We can apply this valuable lesson in all kinds of decisions, whether in making business or policy decisions, searching for job candidates, and even looking for a parking spot. We have to balance the benefits of performing additional analyses or searches with the costs of added complexity and time.

“Giving yourself more time to decide about something does not necessarily mean that you’ll make a better decision. But it does guarantee that you’ll end up considering more factors, more hypotheticals, more pros and cons, and thus risk overfitting.”

Brian Christian & Tom Griffiths, Algorithms to Live By (2016, pg. 166)

The more complex and uncertain the decisions we face, the more appropriate it is for us to rely on simpler (but not simplistic) analyses and rationales.

A model of you is better than actual you

In making professional judgments and predictions, we should seek to achieve twin goals of accuracy (being free of systematic error) and precision (not being too scattered).

A series of provocative psychological studies have suggested that simple, mechanical models frequently outperform human judgment. While we feel more confident in our professional judgments when we apply complex rules or models to individual cases, in practice, our human subtlety often just adds noise (random scatter) or bias (systematic error).

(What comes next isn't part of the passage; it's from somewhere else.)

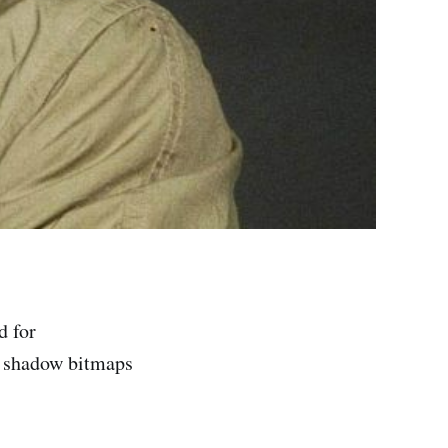
d for
ch shadow bitmaps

For example, research from the 1960s used the actual case decision records of judges to build “models” of those judges, based on a few simple criteria. When they replaced the judge with the model of the judge, the researchers found that predictions did not lose accuracy; in fact, in most cases, the model out-predicted the professional on which the model was built!

Similarly, a study from 2000 reviewed 135 experiments on clinical evaluations and found that basic mechanical predictions were more accurate than human predictions in nearly half of the studies, whereas humans outperformed mechanical rules in only 6% of the experiments!6

The reason: human judgments are inconsistent and noisy, whereas simple models are not. Sometimes, by subtracting some of the nuance of our human intuitions (which can give us delusions of wisdom), simple models actually reduce noise.

***

In summary, we have a few key takeaways with this model:

  1. Above all, we should seek to maximize the signal-to-noise ratio in our communications to the greatest practical extent. Speak and write clearly and concisely. Ask yourself if you can synthesize your ideas more crisply, or if you can remove extraneous detail. Don’t let your message get lost in verbosity.
  2. Second, be aware of the statistical traps of noise:
  • Don’t assume that all new information is signal; the amount of data is growing exponentially, but the amount of fundamental truth is not.
  • When faced with substantial uncertainty, be comfortable relying on simpler, more intuitive analyses—and even consider imposing early stopping to avoid deceptive complexity.
  • Overfitting is a grave statistical sin. Whenever possible, try to emphasize only a few key variables or features so your model retains predictive ability going forward.
  1. Acknowledge that while human judgment is sometimes imperative, it is fallible in ways that simple models are not: humans are noisy.

References

  1. Reinsel, D., Gantz, J., & Rydning, J. (2018). Data Age 2025: The Digitization of the World From Edge to Core. IDC, (US44413318).
  2. Assumes US mobile download speed of 68.34 mbps. Source: Global Median Speeds, Mobile. (2022, September). Speedtest Global Index.
  3. Reinsel, D., Gantz, J., & Rydning, J. (2018). Data Age 2025: The Digitization of the World From Edge to Core. IDC, (US44413318).
  4. Silver, N. (2012). The Signal and the Noise. The Penguin Press. 1-18.
  5. Christian, B., & Griffiths, T. (2016). Algorithms to Live By. Henry Holt and Co. 153-168.
  6. Kahneman, D., Sibony, O., & Sunstein, C. R. (2021). Noise. Little, Brown Spark. 111-122.